Cisplatin: Cisplatin-induced renal function impairment may result in delayed clearance and bleomycin toxicity even at low doses. An increased incidence of bleomycin-induced pulmonary toxicity has been observed when these two agents are administered as part of an antineoplastic treatment regimen. Dosage reduction may be required (see Interactions).
Granulocyte colony stimulating factor (G-CSF): It has been suggested that concomitant administration of G-CSF and bleomycin may increase the risk of bleomycin-induced pulmonary toxicity, especially at higher doses, although this has not been confirmed in clinical trials. If G-CSF is added to bleomycin-containing treatment regimens, patients should be closely observed for signs of pulmonary toxicity (see Interactions).
Combination therapy: Pulmonary toxicity may be observed at lower doses of bleomycin when bleomycin is administered as part of a multi-drug treatment regimen. Patients should be closely monitored for signs of pulmonary toxicity (see Interactions).
Age related: Patients over 70 years of age should be closely observed for signs of pulmonary toxicity due to bleomycin therapy (see Adverse Reactions).
Cumulative dose: Pulmonary toxicity is more common in patients receiving a total dose of more than 400,000 IU.
Idiosyncratic reactions: Idiosyncratic reactions similar to anaphylaxis have been reported in 1% of patients treated with Bleomycin (5% of lymphoma patients). Since these usually occur after the first or second dose, careful monitoring is essential after these doses.
Lymphoma patients: All lymphoma patients should receive test doses of bleomycin before initiating full-dose therapy (see Adverse Reactions).
Carcinogenicity, mutagenicity and impairment of fertility: Bleomycin is mutagenic in both in vitro and in vivo test systems.
It is not known whether bleomycin is carcinogenic in humans. However, an increased incidence of nodular hyperplasia was noted in F344/N male rats with lung cancer induced by nitrosamines, after bleomycin treatment. In another study where bleomycin was administered subcutaneously to rats at a dose of 0.35mg/kg weekly (or about 30% the recommended human dose), necropsy findings included dose related injection site fibrosarcomas and various renal tumours.
The effects of bleomycin on fertility are not known.
Renal or hepatic toxicity: Renal or hepatic toxicity, beginning as a deterioration in renal or liver function tests, have been reported infrequently.
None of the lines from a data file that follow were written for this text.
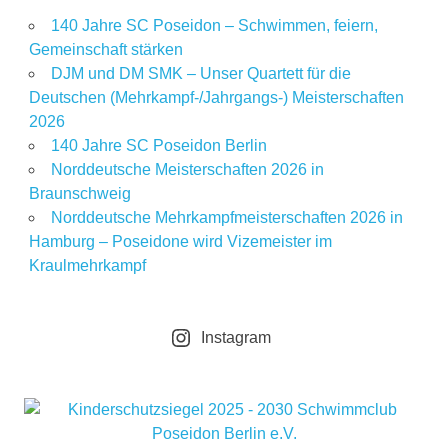
140 Jahre SC Poseidon – Schwimmen, feiern,
Gemeinschaft stärken
DJM und DM SMK – Unser Quartett für die
Deutschen (Mehrkampf-/Jahrgangs-) Meisterschaften
2026
140 Jahre SC Poseidon Berlin
Norddeutsche Meisterschaften 2026 in
Braunschweig
Norddeutsche Mehrkampfmeisterschaften 2026 in
Hamburg – Poseidone wird Vizemeister im
Kraulmehrkampf
Instagram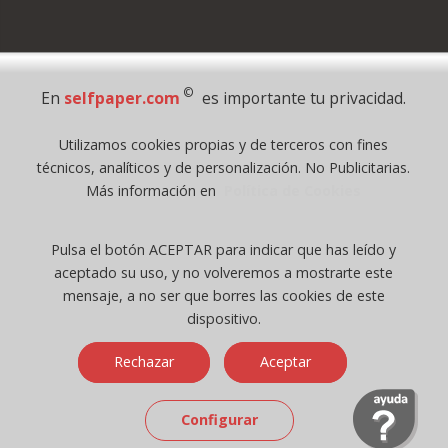
Pago Seguro
©
En
selfpaper.com
es importante tu privacidad.
© 1995 - 2026 Grupo Selfpaper.
Utilizamos cookies propias y de terceros con fines
Todos los derechos reservados
técnicos, analíticos y de personalización. No Publicitarias.
©selfpaper.com, y las webs de ©gruposelfpaper.org están gestionadas, y
Más información en
Política de Cookies
son propiedad de :
Suministros de Oficina Self-Paper, S.L. - C.I.F. B97233654, inscrita en el
Pulsa el botón ACEPTAR para indicar que has leído y
Registro Mercantil de Valencia ( España ) CEE:
aceptado su uso, y no volveremos a mostrarte este
Tomo 7263, Libro 4565, Folio 1, Sección 8, Hoja V-85203.
mensaje, a no ser que borres las cookies de este
dispositivo.
Móvil / Tablet - Bot mozilla/5.0 (linux; android 14; pixel 8)
Rechazar
Aceptar
applewebkit/537.36 (khtml, like gecko) chrome/131.0.0.0 mobile
safari/537.36; claudebot/1.0; +claudebot@anthropic.com) - Google
Chrome
Configurar
Ip: 216.73.216.14 -
↑ 896 → 448 ppp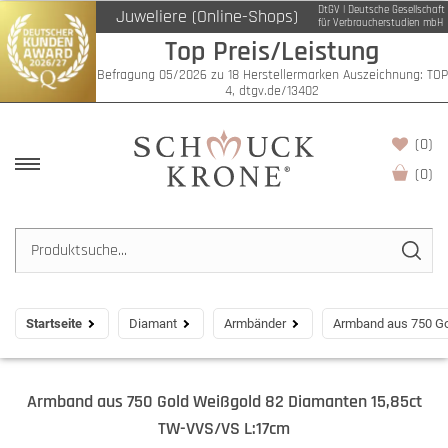
DtGV | Deutsche Gesellschaft
Juweliere (Online-Shops)
für Verbraucherstudien mbH
Top Preis/Leistung
Befragung 05/2026 zu 18 Herstellermarken Auszeichnung: TOP
4, dtgv.de/13402
(0)
(
0
)
Startseite
Diamant
Armbänder
Armband aus 750 G
Armband aus 750 Gold Weißgold 82 Diamanten 15,85ct
TW-VVS/VS L:17cm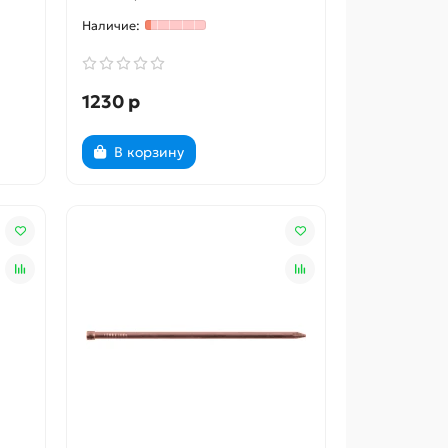
1230 р
В корзину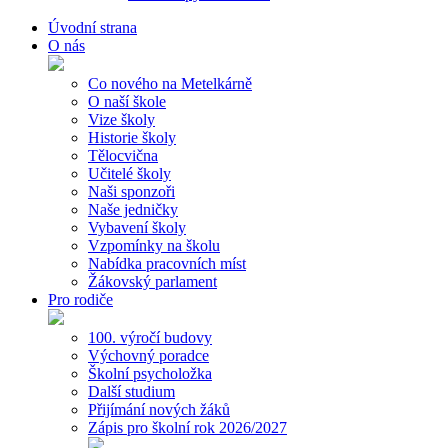
Úvodní strana
O nás
Co nového na Metelkárně
O naší škole
Vize školy
Historie školy
Tělocvična
Učitelé školy
Naši sponzoři
Naše jedničky
Vybavení školy
Vzpomínky na školu
Nabídka pracovních míst
Žákovský parlament
Pro rodiče
100. výročí budovy
Výchovný poradce
Školní psycholožka
Další studium
Přijímání nových žáků
Zápis pro školní rok 2026/2027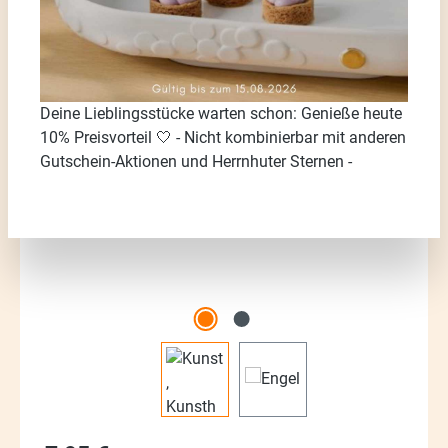
Deine Lieblingsstücke warten schon: Genieße heute
Bildergalerie überspringen
10% Preisvorteil 🤍 - Nicht kombinierbar mit anderen
Gutschein-Aktionen und Herrnhuter Sternen -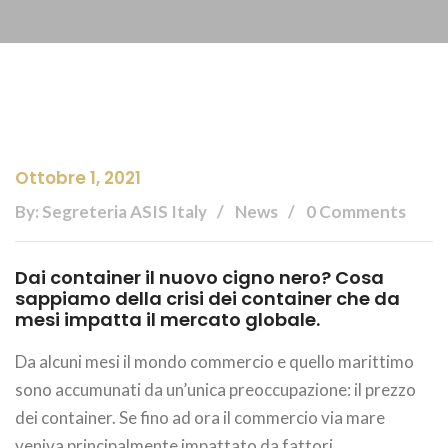
Ottobre 1, 2021
By: Segreteria ASIS Italy
News
0 Comments
Dai container il nuovo cigno nero? Cosa
sappiamo della crisi dei container che da
mesi impatta il mercato globale.
Da alcuni mesi il mondo commercio e quello marittimo
sono accumunati da un’unica preoccupazione: il prezzo
dei container. Se fino ad ora il commercio via mare
veniva principalmente impattato da fattori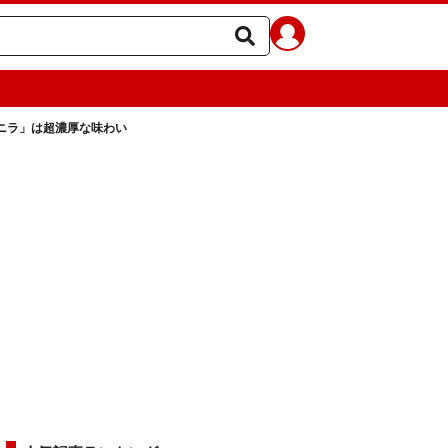
ニラ」は超濃厚な味わい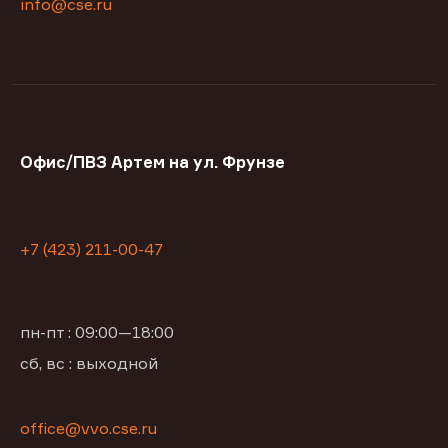
info@cse.ru
Офис/ПВЗ Артем на ул. Фрунзе
+7 (423) 211-00-47
пн-пт : 09:00—18:00
сб, вс : выходной
office@vvo.cse.ru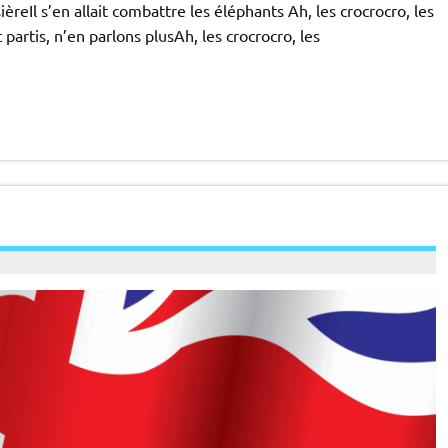
reIl s’en allait combattre les éléphants Ah, les crocrocro, les
t partis, n’en parlons plusAh, les crocrocro, les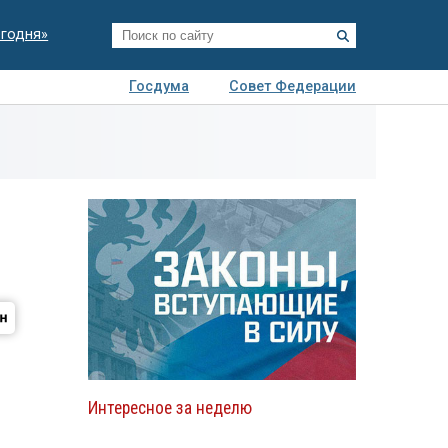
егодня»
Госдума
Совет Федерации
я
Авто
Недвижимость
Технологии
иза
Интересное за неделю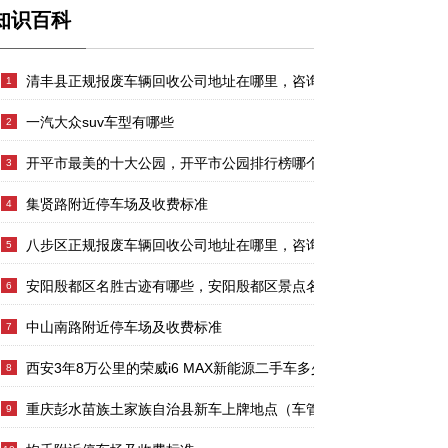
知识百科
清丰县正规报废车辆回收公司地址在哪里，咨询电话号码，汽车报废
1
一汽大众suv车型有哪些
2
开平市最美的十大公园，开平市公园排行榜哪个最好玩
3
集贤路附近停车场及收费标准
4
八步区正规报废车辆回收公司地址在哪里，咨询电话号码，汽车报废
5
安阳殷都区名胜古迹有哪些，安阳殷都区景点名胜古迹推荐
6
中山南路附近停车场及收费标准
7
西安3年8万公里的荣威i6 MAX新能源二手车多少钱
8
重庆彭水苗族土家族自治县新车上牌地点（车管所/机动车登记服务
9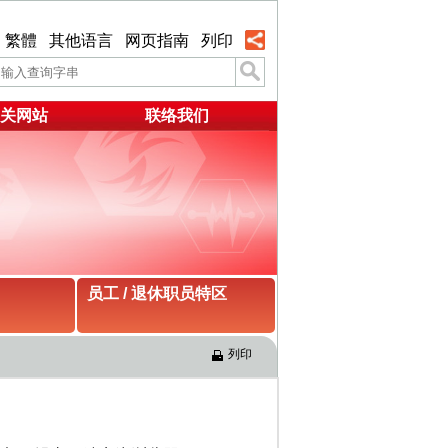
繁體
其他语言
网页指南
列印
关网站
联络我们
员工 / 退休职员特区
列印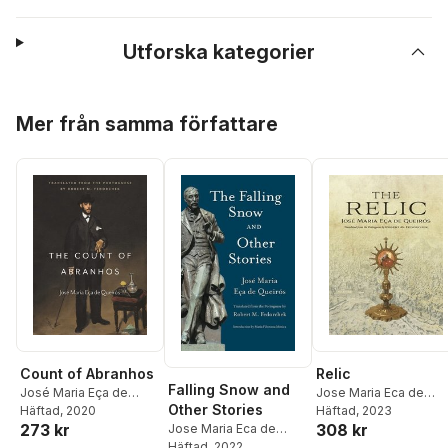
Utforska kategorier
Hoppa över listan
Mer från samma författare
Count of Abranhos
Relic
Falling Snow and
José Maria Eça de
Jose Maria Eca de
Other Stories
Queirós
Häftad
, 2020
Queiros
Häftad
, 2023
273 kr
308 kr
Jose Maria Eca de
Queiros
Häftad
, 2022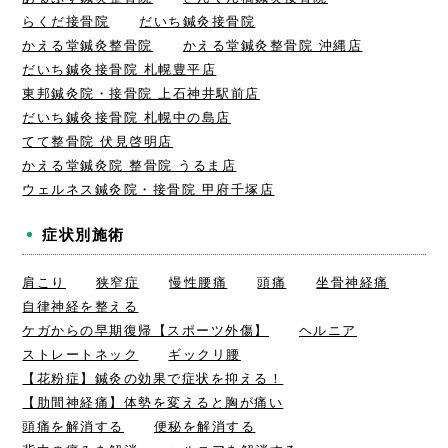
らくだ接骨院
だいち鍼灸接骨院
かえる堂鍼灸整骨院
かえる堂鍼灸整骨院 沖縄店
だいち鍼灸接骨院 札幌豊平店
東邦鍼灸院・接骨院 上石神井駅前店
だいち鍼灸接骨院 札幌中の島店
てて整骨院 伏見啓明店
かえる堂鍼灸院 整骨院 うるま店
ウェルネス鍼灸院・接骨院 甲府千塚店
症状別施術
肩こり
狭窄症
慢性腰痛
頭痛
坐骨神経痛
自律神経を整える
ケガからの早期復帰【スポーツ外傷】
ヘルニア
ストレートネック
ギックリ腰
【花粉症】鍼灸の効果で症状を抑える！
【肋間神経痛】体勢を変えると胸が痛い
頭痛を解消する
便秘を解消する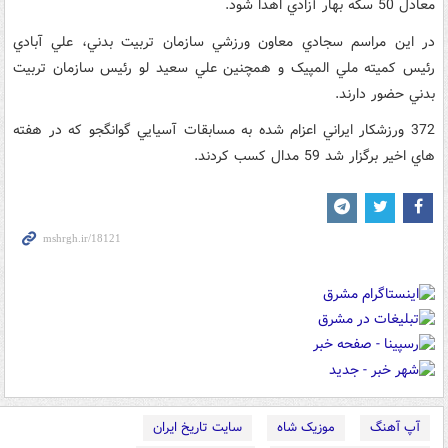
معادل 50 سکه بهار آزادي اهدا شود.
در اين مراسم سجادي معاون ورزشي سازمان تربيت بدني، علي آبادي
رئيس کميته ملي المپيک و همچنين علي سعيد لو رئيس سازمان تربيت
بدني حضور دارند.
372 ورزشکار ايراني اعزام شده به مسابقات آسيايي گوانگجو که در هفته
هاي اخير برگزار شد 59 مدال کسب کردند.
آپ آهنگ
موزیک شاه
سایت تاریخ ایران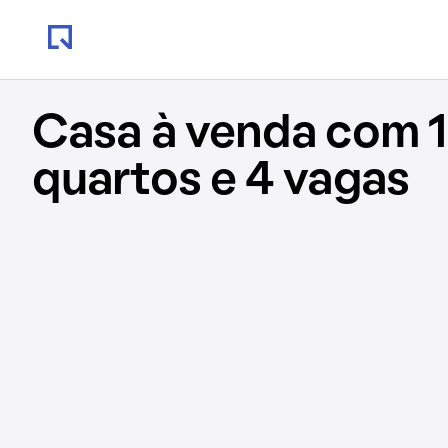
Casa à venda com 1
quartos e 4 vagas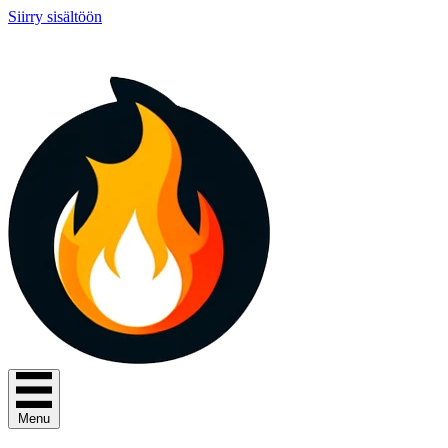
Siirry sisältöön
Menu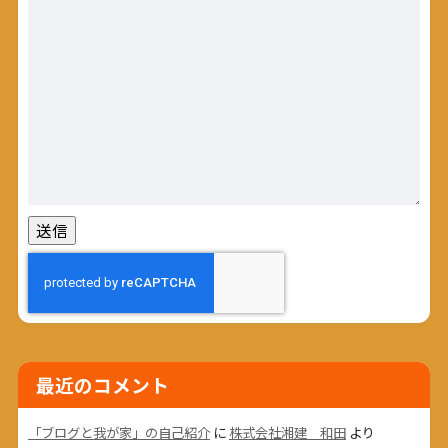
最近のコメント
「ブログと我が家」の自己紹介
に
株式会社湘建 和田
より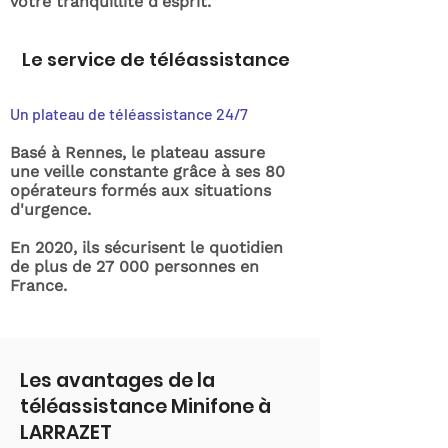
votre tranquillité d'esprit.
Le service de téléassistance
Un plateau de téléassistance 24/7
Basé à Rennes, le plateau assure
une veille constante grâce à ses 80
opérateurs formés aux situations
d'urgence.
En 2020, ils sécurisent le quotidien
de plus de 27 000 personnes en
France.
Les avantages de la
téléassistance Minifone à
LARRAZET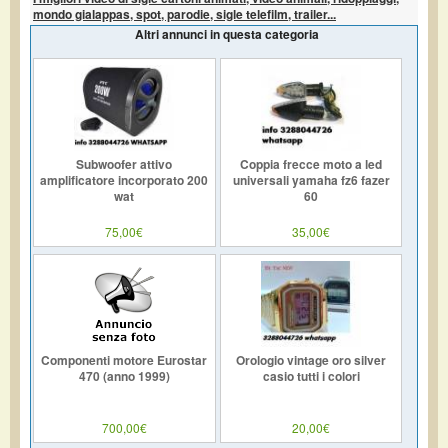
mondo gialappas, spot, parodie, sigle telefilm, trailer...
Altri annunci in questa categoria
Subwoofer attivo
Coppia frecce moto a led
amplificatore incorporato 200
universali yamaha fz6 fazer
wat
60
75,00€
35,00€
Componenti motore Eurostar
Orologio vintage oro silver
470 (anno 1999)
casio tutti i colori
700,00€
20,00€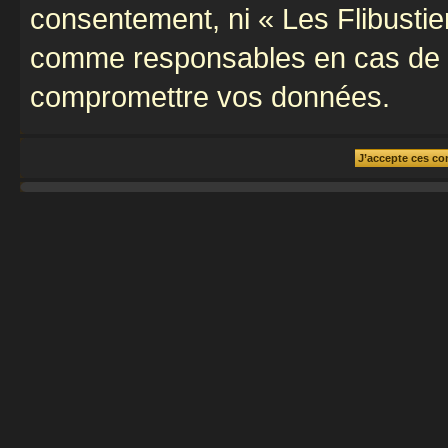
consentement, ni « Les Flibustie
comme responsables en cas de te
compromettre vos données.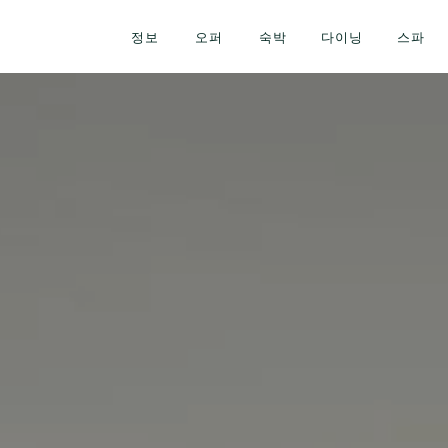
정보
오퍼
숙박
다이닝
스파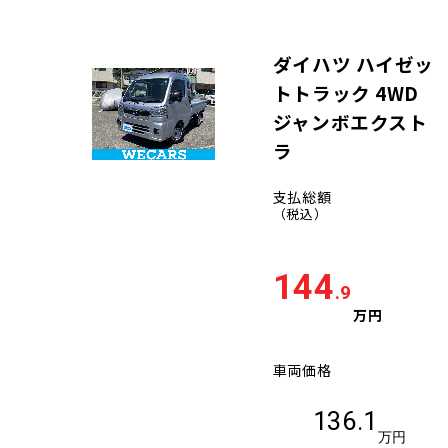
ダイハツ ハイゼッ
トトラック 4WD
ジャンボエクスト
ラ
支払総額
（税込）
144
.9
万円
車両価格
136.1
万円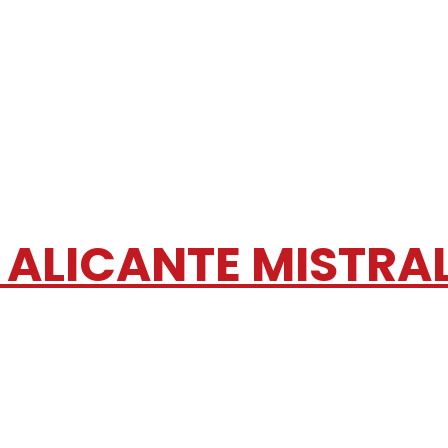
 ALICANTE MISTRA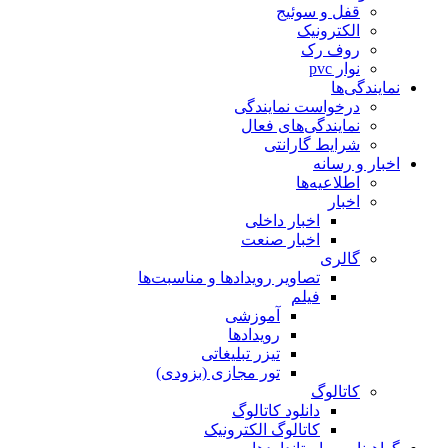
قفل و سوئیج
الکترونیک
روف رک
نوار pvc
نمایندگی‌ها
درخواست نمایندگی
نمایندگی‌های فعال
شرایط گارانتی
اخبار و رسانه
اطلاعیه‌ها
اخبار
اخبار داخلی
اخبار صنعت
گالری
تصاویر رویدادها و مناسبت‌ها
فیلم
آموزشی
رویدادها
تیزر تبلیغاتی
تور مجازی (بزودی)
کاتالوگ
دانلود کاتالوگ
کاتالوگ الکترونیک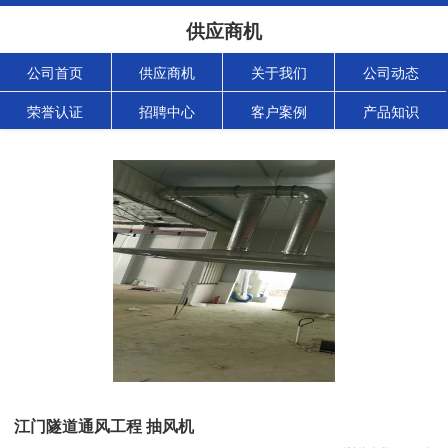
供应商机
公司首页
供应商机
关于我们
公司动态
荣誉认证
招聘中心
客户案例
产品知识
江门隧道通风工程 抽风机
These toxicities may occur, however, at any time after initiation of therapy.
Use in renally impaired patients: Bleomycin should be used with extreme caution in patients with severely impaired renal function (see Impaired Renal Function under Dosage & Administration).
Use in pregnancy: Bleomycin has caused, is suspected to have caused or may be expected to cause, an increase incidence of human fetal malformations or irreversible damage. It may also have adverse pharmacological effects.
Use in lactation: It is not known whether bleomycin is excreted in breast milk. Due to the potential for serious adverse effects in infants, it is recommended that breastfeeding is discontinued prior to administration of bleomycin sulfate to the mother.